Global Association of International Sports Federations
|95 full members and|
20 associate members.
Global Association of International Sports Federations (GAISF) is the umbrella organisation for all (Olympic and non-Olympic) international sports federations as well as organisers of multi-sports games and sport-related international associations. It changed its name to SportAccord from March 2009 to April 2017 when it reverted to its former name. GAISF is an international sport organisation with 95 full members (international sports federations governing specific sports worldwide) and 20 associate members (organisations which conduct activities closely related to the international sports federations).

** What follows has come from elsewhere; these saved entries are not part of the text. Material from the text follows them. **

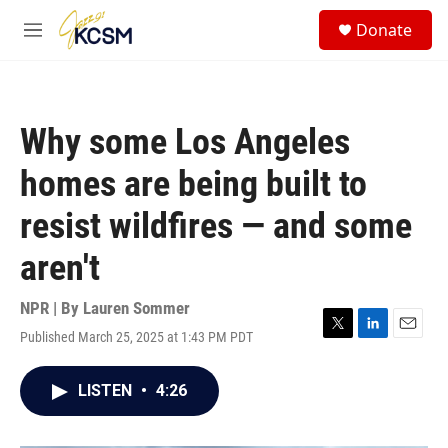
Skip to main content
S
Donate
e
M
a
e
r
n
c
u
h
Why some Los Angeles
u
e
homes are being built to
r
y
resist wildfires — and some
aren't
NPR | By
Lauren Sommer
Published March 25, 2025 at 1:43 PM PDT
T
L
E
w
i
m
i
n
a
LISTEN
•
4:26
t
k
i
t
e
l
e
d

The council is composed of a president, two vice-presidents, a treasurer and five members.
|President||Dr. Raffaele Chiulli||Italy||International Powerboating Federation|
|Vice-President||Mr. Stephan Fox||Germany/ Australia||International Federation of Muaythai Amateur|
|Treasurer||Mrs. Marisol Casado||Spain||International Triathlon Union|
|Council Members||Mr. Gian-Franco Kasper||Switzerland||International Ski Federation|
|Mr. Riccardo Fraccari||Italy||World Baseball Softball Confederation|
|Ms. Kate Caithness||Scotland/ United Kingdom||World Curling Federation|
|Mr. Nenad Lalović||Serbia||United World Wrestling|
|Mr. José Perurena López||Spain||International Canoe Federation|
Mission and values
GAISF is the umbrella organisation for both Olympic and non-Olympic international sports federations, as well as organisers of international sporting events. In this role it provides expertise in, for example, anti-doping, integrity and social responsibility. By establishing multi-sports games that group together similar sports, GAISF aims to promote the members and the members' visibility.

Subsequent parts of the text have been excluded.